Bungay Castle was inherited by Roger’s son Hugh in 1120, where he became a magnetic leader to the local barons. However, when Henry II acceded to the throne in 1154, he deprived Hugh of his lands both in Bungay and Framlingham due to the various reckless decisions made by him. The properties were momentarily returned to Hugh by 1163 when he decided to construct the stone keep at the site.
Bestowed to the Bigod family, Bungay Castle was held by the Bigod family for nearly two centuries. Later, it was reverted to the Crown and went into disuse. However, in 1312 King Edward II presented the castle to his brother, Thomas Plantagenet, and it was eventually passed on to the Howard family, Duke of Norfolk, in 1483. The family then continued to hold the castle, excluding the brief periods until the 20th century. The castle was recorded as being ruinous in 1382, and over a long period of time, the site was used for building materials.
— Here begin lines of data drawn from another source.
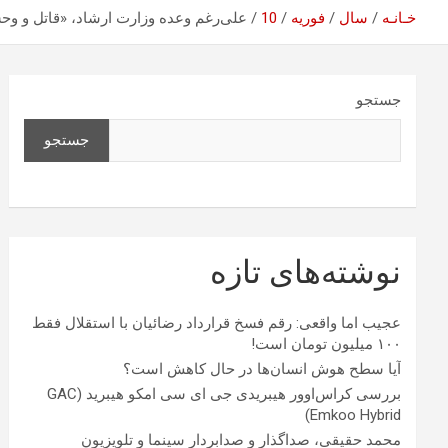
خـانـه
سال
فوریه
10
علی‌رغم وعده وزارت ارشاد، «قاتل و وح
جستجو
جستجو
نوشته‌های تازه
عجیب اما واقعی: رقم فسخ قرارداد رضائیان با استقلال فقط
۱۰۰ میلیون تومان است!
آیا سطح هوش انسان‌ها در حال کاهش است؟
بررسی کراس‌اوور هیبریدی جی ای سی امکو هیبرید (GAC
Emkoo Hybrid)
محمد حقیقی، صداگذار و صدابردار سینما و تلویزیون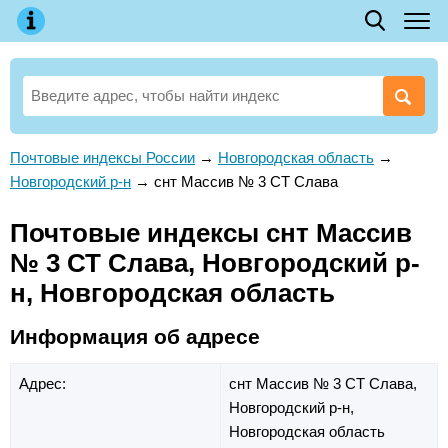
Почтовые индексы России
→
Новгородская область
→
Новгородский р-н
→
снт Массив № 3 СТ Слава
Почтовые индексы снт Массив
№ 3 СТ Слава, Новгородский р-
н, Новгородская область
Информация об адресе
Адрес:
снт Массив № 3 СТ Слава,
Новгородский р-н,
Новгородская область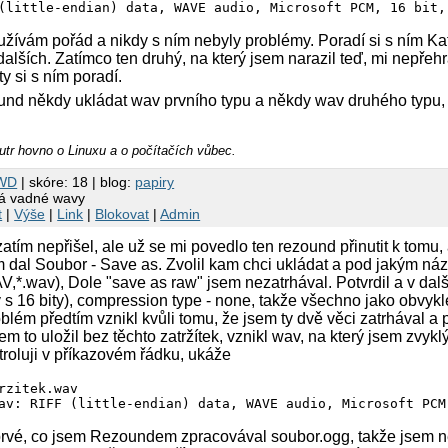
(little-endian) data, WAVE audio, Microsoft PCM, 16 bit,
 používám pořád a nikdy s ním nebyly problémy. Poradí si s ním K
lších. Zatímco ten druhý, na který jsem narazil teď, mi nepřehra
y si s ním poradí.
nd někdy ukládat wav prvního typu a někdy wav druhého typu, 
autr hovno o Linuxu a o počítačích vůbec.
WD
| skóre: 18 | blog:
papiry
á vadné wavy
t
|
Výše
|
Link
|
Blokovat
|
Admin
atím nepřišel, ale už se mi povedlo ten rezound přinutit k tomu, 
m dal Soubor - Save as. Zvolil kam chci ukládat a pod jakým názv
,*.wav), Dole "save as raw" jsem nezatrhával. Potvrdil a v dal
 s 16 bity), compression type - none, takže všechno jako obvykl
blém předtím vznikl kvůli tomu, že jsem ty dvě věci zatrhával a
sem to uložil bez těchto zatržítek, vznikl wav, na který jsem zvyk
troluji v příkazovém řádku, ukáže
rzitek.wav

prvé, co jsem Rezoundem zpracovával soubor.ogg, takže jsem n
In 1987, the castle was given to the town by the Duke of Norfolk with an endowment towards its preservation. It is now owned and managed by the Castle Trust.
Built as Norman motte-and-bailey castle, Bungay Castle was initially made of wood and earthworks. The site was then rebuilt in stone by Hugh Bigod during his reign. The castle was constructed with walls between 5–7 meters thick and standing more than 33 meters high. Hugh claimed that it was one of the most impregnable fortresses in the kingdom. The castle, however, remained unoccupied until 1269, when Roger Bigod II, the 5th Earl, inherited the title. He took the renovations further by adding a gatehouse and lofty curtain walls to encircle the original keep. After his death in 1297, Bungay Castle reverted to the Crown when it fell into disrepair, and by 1382 it was described as ‘old and ruinous.’
In 1483 when the castle became part of the Norfolk estate, it wasn’t cared for anymore and deteriorated further. In 1766, the ruined keep and curtain walling were utilized for road building materials. Later in 1934, Dr Leonard Cane became the Town Reeve of Bungay. He organized a programme of excavation and repair, rebuilding parts of the decayed walls and revealing many castle features hidden in the last centuries.
Frequently Asked Questions
What remains of Burgh Castle today?
Having a varied history, what we see today of Bungay Castle is an interesting site for visitors. Even though it is in ruins with only two towers as gatekeep and stone structures, the tourists love to visit the site for the interesting background of the castle.
Who built Bungay Castle?
Bungay Castle was constructed on a motte and bailey structure by Roger Bigod in the 12th century. Later the castle was modified by his son Hugh Bigod and certain portions of the castle were added to the existing structure.
Who owns Bungay Castle?
Bungay Castle was previously owned by the Duke of Norfolk, who then presented it to the town in 1987. Bungay Castle is presently owned and administered by Bungay Castle Trust.